• _Given data_
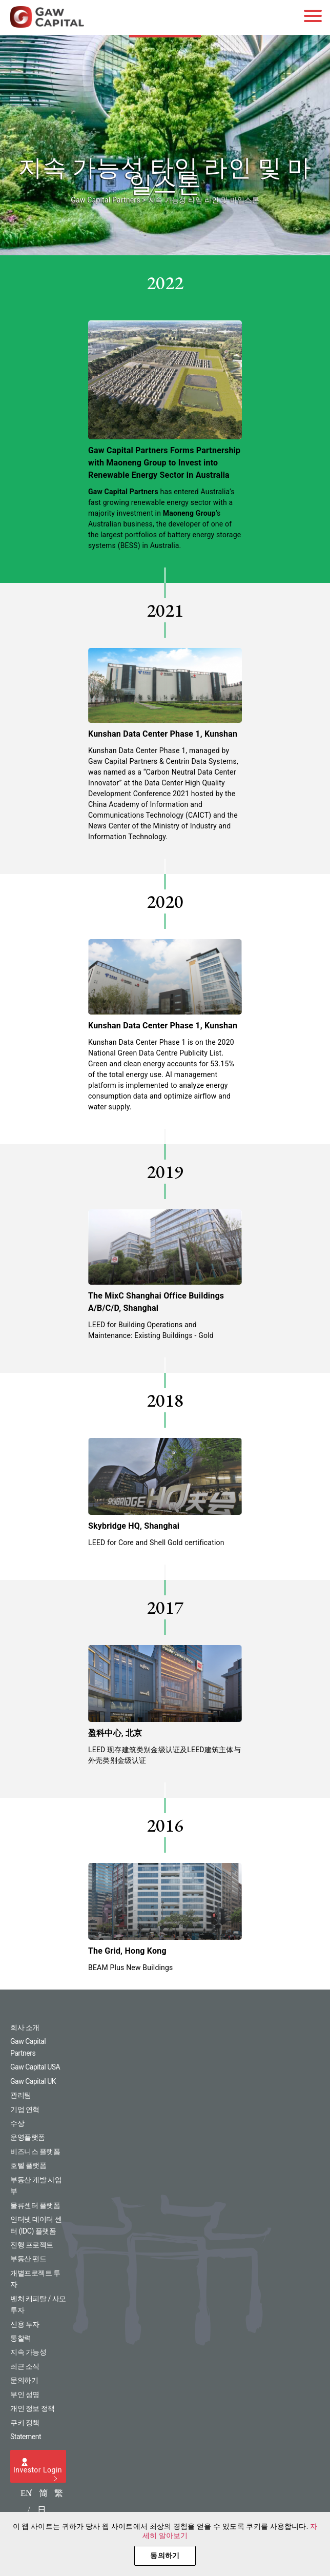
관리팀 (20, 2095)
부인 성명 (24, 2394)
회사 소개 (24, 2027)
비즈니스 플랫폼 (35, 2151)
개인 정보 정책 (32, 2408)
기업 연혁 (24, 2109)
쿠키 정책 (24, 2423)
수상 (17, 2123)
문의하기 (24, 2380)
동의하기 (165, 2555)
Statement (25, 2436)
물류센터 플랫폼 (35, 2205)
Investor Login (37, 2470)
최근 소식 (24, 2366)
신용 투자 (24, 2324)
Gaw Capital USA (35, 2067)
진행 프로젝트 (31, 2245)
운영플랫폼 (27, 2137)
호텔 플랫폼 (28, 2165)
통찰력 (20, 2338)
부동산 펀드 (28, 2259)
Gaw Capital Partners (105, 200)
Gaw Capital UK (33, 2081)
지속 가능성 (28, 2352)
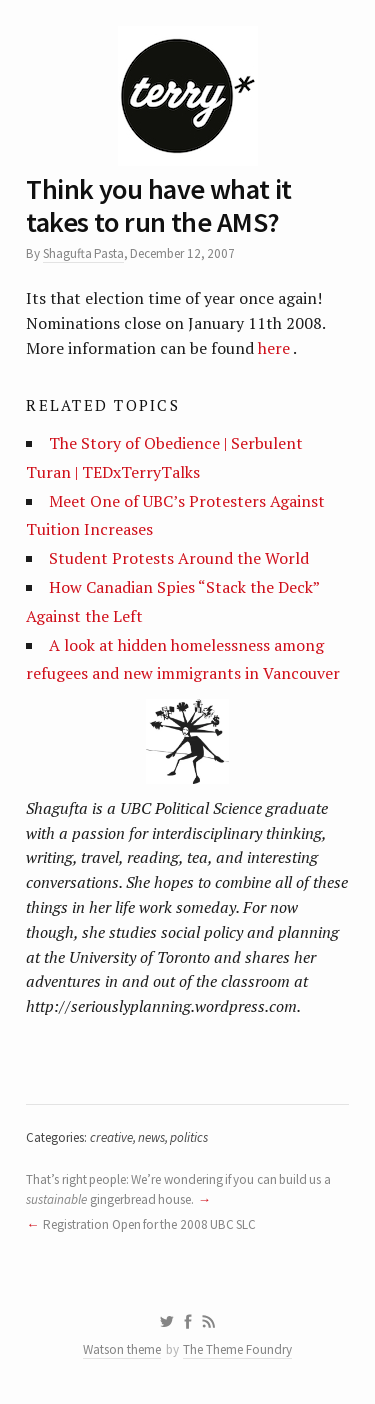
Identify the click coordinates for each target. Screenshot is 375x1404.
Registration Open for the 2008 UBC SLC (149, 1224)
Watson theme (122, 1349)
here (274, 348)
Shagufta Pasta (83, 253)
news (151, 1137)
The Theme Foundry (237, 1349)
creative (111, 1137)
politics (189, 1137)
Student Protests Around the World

• _Exercise prompt_
Quote the data above in full and without alteration; skip the pictures.

• _Answer to the problem_
관리팀 (20, 2095)
부인 성명 (24, 2394)
회사 소개 (24, 2027)
비즈니스 플랫폼 (35, 2151)
개인 정보 정책 (32, 2408)
기업 연혁 (24, 2109)
쿠키 정책 (24, 2423)
수상 (17, 2123)
문의하기 (24, 2380)
동의하기 (165, 2555)
Statement (25, 2436)
물류센터 플랫폼 (35, 2205)
Investor Login (37, 2470)
최근 소식 (24, 2366)
신용 투자 (24, 2324)
Gaw Capital USA (35, 2067)
진행 프로젝트 (31, 2245)
운영플랫폼 (27, 2137)
호텔 플랫폼 (28, 2165)
통찰력 (20, 2338)
부동산 펀드 (28, 2259)
Gaw Capital Partners (105, 200)
Gaw Capital UK (33, 2081)
지속 가능성 (28, 2352)
Identify the click coordinates for each target. Screenshot is 375x1404.
Registration Open for the 2008 UBC SLC (149, 1224)
Watson theme (122, 1349)
here (274, 348)
Shagufta Pasta (83, 253)
news (151, 1137)
The Theme Foundry (237, 1349)
creative (111, 1137)
politics (189, 1137)
Student Protests Around the World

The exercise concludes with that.